Michael Anotovich, former Chair of the Los Angeles County Board of Supervisors and an architect of California’s bullet train project, received more than $11,000 from BYD USA and its executives in 2015 and 2016 to help his political career, according to the DCNF’s review of political spending records. Anotovich often governed in ways that benefited BYD, such as when he, along with Villaraigosa, steered millions of dollars from a Los Angeles municipal clean bus testing program toward BYD, the Los Angeles Times reported in 2018.
Additionally, BYD USA forked over $25,000 to a 501(c)(4) organization called California For Safe, Reliable Infrastructure in 2018, according to the DCNF’s review of state records.
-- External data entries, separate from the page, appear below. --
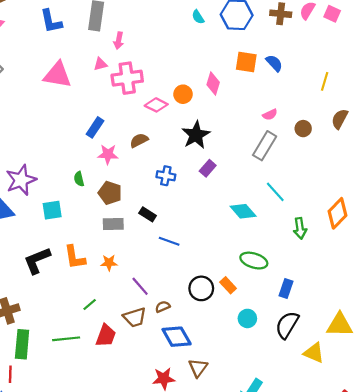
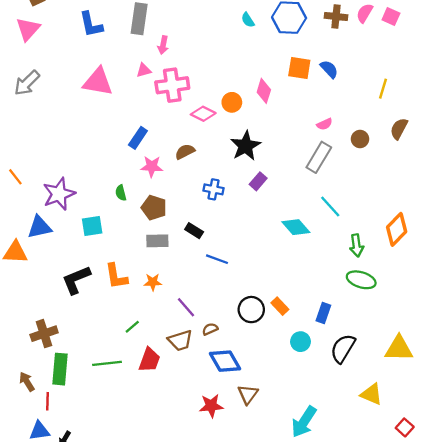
green ellipse: (254, 261) -> (361, 280), moved
blue rectangle: (286, 288) -> (323, 313), moved
yellow triangle: (314, 353) -> (371, 394), moved

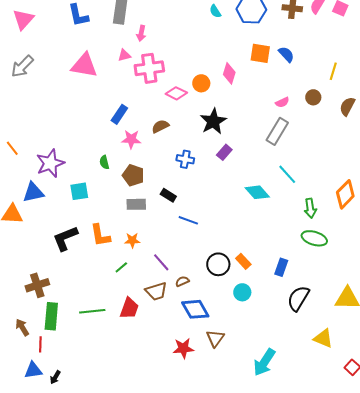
brown circle: (360, 139) -> (313, 97), moved
green line: (132, 327) -> (121, 267), moved
cyan circle: (300, 342) -> (242, 292), moved

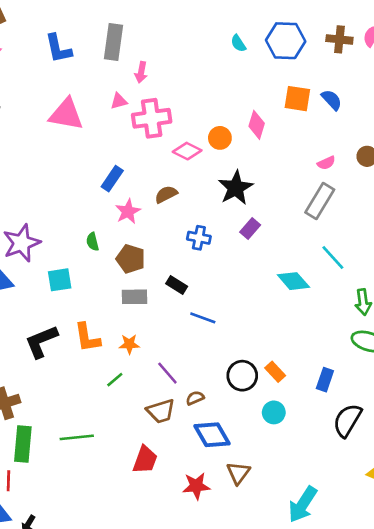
pink star: (131, 139) -> (128, 211), turned -30
red trapezoid: (129, 308) -> (145, 460), moved

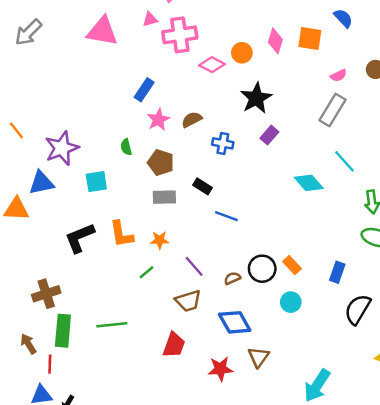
orange square: (297, 99) -> (310, 38), moved
brown semicircle: (166, 194) -> (192, 120), moved
brown semicircle: (195, 398) -> (232, 278), moved

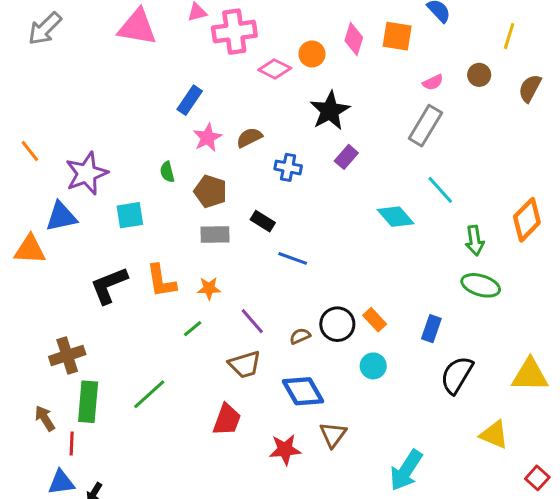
green line: (112, 325) -> (149, 394), turned -36

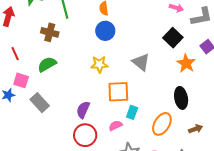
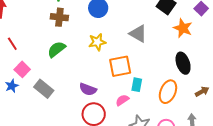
brown cross: (50, 32) -> (59, 17), moved
green semicircle: (47, 64) -> (57, 49), moved
pink square: (21, 80) -> (22, 69), turned 35
purple semicircle: (83, 110) -> (88, 89), turned -84

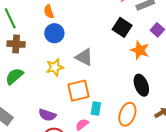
gray triangle: (138, 34) -> (84, 57), moved

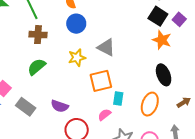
black square: (122, 27) -> (158, 16), moved
purple semicircle: (47, 115) -> (60, 106), moved

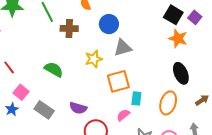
blue circle: (76, 24) -> (109, 24), moved
brown cross: (38, 35) -> (69, 29), moved
gray triangle: (106, 47) -> (123, 48), turned -42
green semicircle: (37, 67) -> (54, 69), turned 72

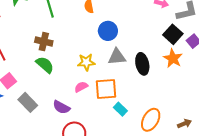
brown cross: (69, 29) -> (44, 42), moved
black ellipse: (181, 73) -> (142, 64), moved
cyan rectangle: (136, 98) -> (120, 109), turned -64
pink semicircle: (123, 115) -> (81, 87), moved

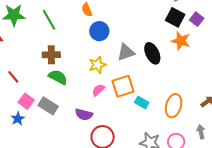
blue circle: (108, 31) -> (99, 31), moved
gray rectangle: (28, 102) -> (48, 106), moved

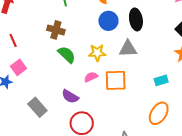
black ellipse: (152, 53) -> (136, 19), moved
green semicircle: (58, 77) -> (67, 55), moved
cyan rectangle: (142, 103) -> (161, 80), moved, turned -64
gray rectangle: (48, 106) -> (37, 107), moved

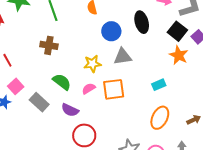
black ellipse: (136, 19) -> (142, 22), moved
blue circle: (108, 21) -> (111, 31), moved
green semicircle: (67, 55) -> (62, 82), moved
gray rectangle: (37, 107) -> (39, 102), moved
Californians For Safe, Reliable Infrastructure was an organization that opposed the failed Proposition 6 in 2018, which would have repealed a 12 cent per-gallon tax on gasoline passed the prior year and required voter approval for future tax or fee increases on gasoline.
Ed Chau — formerly a member of the California State Assembly — raked in $7,000 from BYD USA and executives to boost his ambitions in 2018 and 2020, according to the DCNF’s political spending records review. Notably, Chau nominated Li for a “woman of the year” prize in his district in 2018.
Buttigieg says you don’t have to worry about gas prices if you buy an electric vehicle…someone should remind him how out of touch he sounds pic.twitter.com/tiJVkl7wB3
Meanwhile, BYD USA and Li gave Los Angeles City Councilman Kevin de Leon more than $19,000 in 2017 and 2018, according to the DCNF’s review. Notably, then- President pro Tempore of the California Senate de Leon said that “California and the rest of the nation needs more companies like BYD that take opportunities presented by policy and turn it in to job creation” regarding the 2017 ribbon cutting ceremony for BYD USA’s expansion of its Lancaster, California manufacturing facility.
BYD is one of the biggest EV manufacturers in the world, though its Americas subsidiary focuses specifically on electric trucks, forklifts, and buses, according to its website. The company is reportedly examining options for penetrating the U.S. EV market by way of Mexico, and the Environmental Protection Agency’s (EPA) recently-finalized tailpipe emissions standards for heavy-duty vehicles may end up benefiting BYD USA in the long-term, according to analysis by HEATMAP, a climate-focused publication.
The company has expanded its presence around the world in recent years under the “impetus” of China’s Belt and Road Initiative (BRI), according to a 2018 paper published in Advances in Economics, Business and Management Research. The BRI is a $1 trillion Chinese government effort to build infrastructure projects and accrue economic influence in other countries that is “widely recognized as an economic power play that could challenge U.S. influence geopolitically,” according to the Jamestown Foundation.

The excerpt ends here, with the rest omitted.